Being John Smith does the same thing, working with still images but breaking the pattern with a few moving ones. 

Let me generalize and say that whenever I make a new film, I want the film to have its own language and [hope] that the film will teach the viewer that language. Maybe you’re quite disorientated by what you’re looking at to begin with, and then after a certain point, you realize what’s going on. That’s the point where I want things to change, where I break my own rules.

My early London Film-Makers’ Co-op films were very formally severe, with rules I never broke. I got very dissatisfied with that. I don’t like to make films which are immediately classifiable within any particular genre. The Girl Chewing Gum (1976) starts off with me just directing, and then that direction moves into description as I start to describe characters, until I’m talking about somebody robbing the post office. 

There’s something very playful about not allowing the viewer to get comfortable.

It can be a bit cruel because I sometimes leave people hanging, especially in relation to humor. In Being John Smith, I’ve got the audience laughing, and then I start to talk about cancer, and people don’t know whether to laugh or not. I enjoy creating discomfort. I see the films as games with the viewer, but hopefully in a way in which the viewer gets let in on the game.
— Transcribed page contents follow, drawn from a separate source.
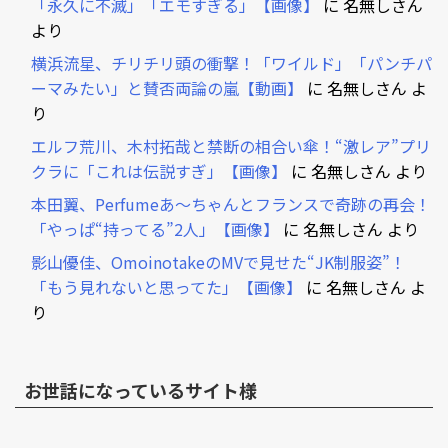
「永久に不滅」「エモすぎる」【画像】
に
名無しさん
より
横浜流星、チリチリ頭の衝撃！「ワイルド」「パンチパ
ーマみたい」と賛否両論の嵐【動画】
に
名無しさん
よ
り
エルフ荒川、木村拓哉と禁断の相合い傘！“激レア”プリ
クラに「これは伝説すぎ」【画像】
に
名無しさん
より
本田翼、Perfumeあ～ちゃんとフランスで奇跡の再会！
「やっぱ“持ってる”2人」【画像】
に
名無しさん
より
影山優佳、OmoinotakeのMVで見せた“JK制服姿”！
「もう見れないと思ってた」【画像】
に
名無しさん
よ
り
お世話になっているサイト様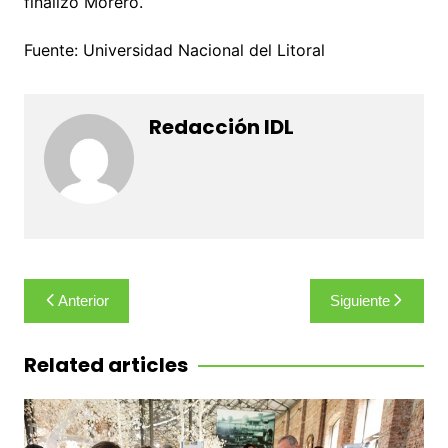
finalizó Morero.
Fuente: Universidad Nacional del Litoral
Redacción IDL
Navegación
Anterior
Siguiente
de
entradas
Related articles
You’re aware you’re being manipulated. 

When I first made The Girl Chewing Gum, I remember some people were very critical because they felt it was so manipulative. You’re filming unsuspecting people in the street and saying things about them. But I’ve got no qualms about that as long as it’s really clear that you are actually doing that manipulation; I don’t think it’s a big problem. The real problem is a supposedly empathetic documentary where people really are being manipulated and you just don’t know it. 

Playfulness goes hand in hand with humor. What role does that play in your work? 
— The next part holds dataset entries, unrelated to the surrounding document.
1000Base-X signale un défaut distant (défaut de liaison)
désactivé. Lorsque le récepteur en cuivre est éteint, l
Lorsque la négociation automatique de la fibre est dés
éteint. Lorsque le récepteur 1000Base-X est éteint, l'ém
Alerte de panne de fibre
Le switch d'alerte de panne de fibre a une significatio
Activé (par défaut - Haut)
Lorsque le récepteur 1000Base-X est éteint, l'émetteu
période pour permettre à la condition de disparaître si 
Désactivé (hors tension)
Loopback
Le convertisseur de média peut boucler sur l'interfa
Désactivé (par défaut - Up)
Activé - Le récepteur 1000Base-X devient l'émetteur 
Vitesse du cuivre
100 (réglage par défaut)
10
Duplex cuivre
It’s a cliché, but humor is a serious thing. And one of the most important ways for me to cope with the horrors of the world is to make a joke, sometimes in very bad taste. I can’t help it! 
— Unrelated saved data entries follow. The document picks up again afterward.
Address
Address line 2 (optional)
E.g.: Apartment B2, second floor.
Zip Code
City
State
I don’t set out to make funny films, but I’m very interested in ambiguity. Let’s take the idea of a voiceover and an image: if you’re told an image means something and you know it doesn’t, then that can be quite funny, because you can imagine it even though you know it’s a lie. In The Girl Chewing Gum, you know that that boy hasn’t just robbed the post office, but you could easily imagine that he had. It’s so easy to ascribe meaning to things. And humor also comes back to what I was saying about discomfort—that’s very often what makes people laugh.

The most important thing to me is that the humor is just a by-product of the ideas, but I’m glad that it’s there. Hopefully it makes the films more accessible. And if you have an audience actually laughing at the things that you want them to, it’s quite reassuring.

Laughter is something hard to fake. 

It’s part of the commonality of the cinema experience. I like going to a mainstream cinema, sitting in an audience of people I don’t know and still feeling some sense of commonality, although I can’t speak to them. 

The last shot in Being John Smith is about that, too. It was actually the starting point for the film. I was looking down at this crowd of 35,000 people at a Pulp concert and wanted to be down there with them as they were all losing their egos; there was this amazing sense of communality. They’re singing “Common People,” and I have the commonest name in the English-speaking world, so I thought I could finally make that film about my name. So I already had the final shot, and it’s always nice to have an ending before you start. 


James Lattimer is a film critic and festival programmer based in Berlin.